[WHAT THE TASK ASKS] Scan the records for "articles". Show the matching lines.

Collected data
════════
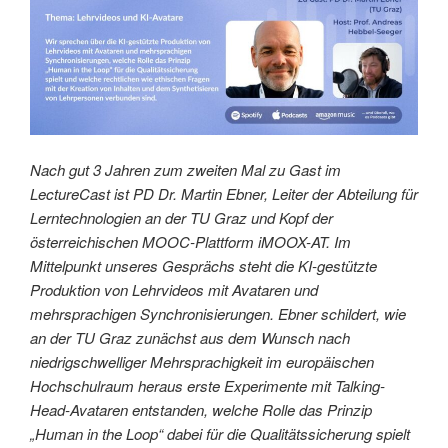
Nach gut 3 Jahren zum zweiten Mal zu Gast im
LectureCast ist PD Dr. Martin Ebner, Leiter der Abteilung für
Lerntechnologien an der TU Graz und Kopf der
österreichischen MOOC-Plattform iMOOX-AT. Im
Mittelpunkt unseres Gesprächs steht die KI-gestützte
Produktion von Lehrvideos mit Avataren und
mehrsprachigen Synchronisierungen. Ebner schildert, wie
an der TU Graz zunächst aus dem Wunsch nach
niedrigschwelliger Mehrsprachigkeit im europäischen
Hochschulraum heraus erste Experimente mit Talking-
Head-Avataren entstanden, welche Rolle das Prinzip
„Human in the Loop“ dabei für die Qualitätssicherung spielt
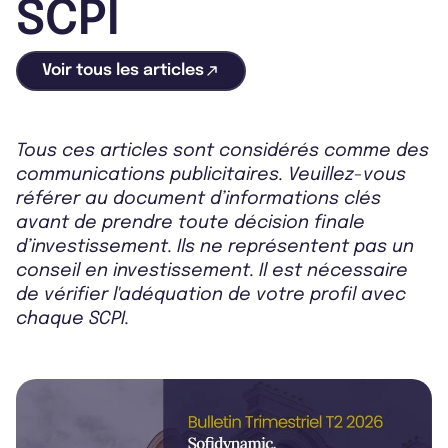
SCPI
Voir tous les articles
Tous ces articles sont considérés comme des
communications publicitaires. Veuillez-vous
référer au document d’informations clés
avant de prendre toute décision finale
d’investissement. Ils ne représentent pas un
conseil en investissement. Il est nécessaire
de vérifier l'adéquation de votre profil avec
chaque SCPI.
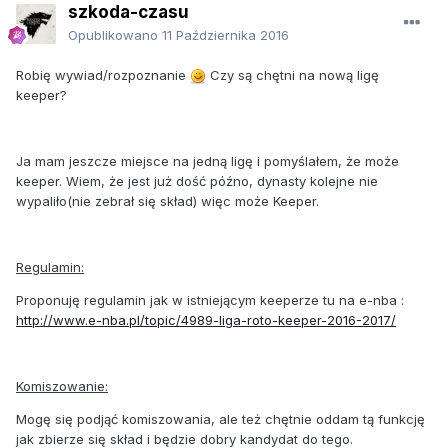
szkoda-czasu
Opublikowano
11 Października 2016
Robię wywiad/rozpoznanie
Czy są chętni na nową ligę
keeper?
Ja mam jeszcze miejsce na jedną ligę i pomyślałem, że może
keeper. Wiem, że jest już dość późno, dynasty kolejne nie
wypaliło(nie zebrał się skład) więc może Keeper.
Regulamin:
Proponuję regulamin jak w istniejącym keeperze tu na e-nba :
http://www.e-nba.pl/topic/4989-liga-roto-keeper-2016-2017/
Komiszowanie:
Mogę się podjąć komiszowania, ale też chętnie oddam tą funkcję
jak zbierze się skład i będzie dobry kandydat do tego.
════════
[ANSWER SPACE]
Voir tous les articles
Tous ces articles sont considérés comme des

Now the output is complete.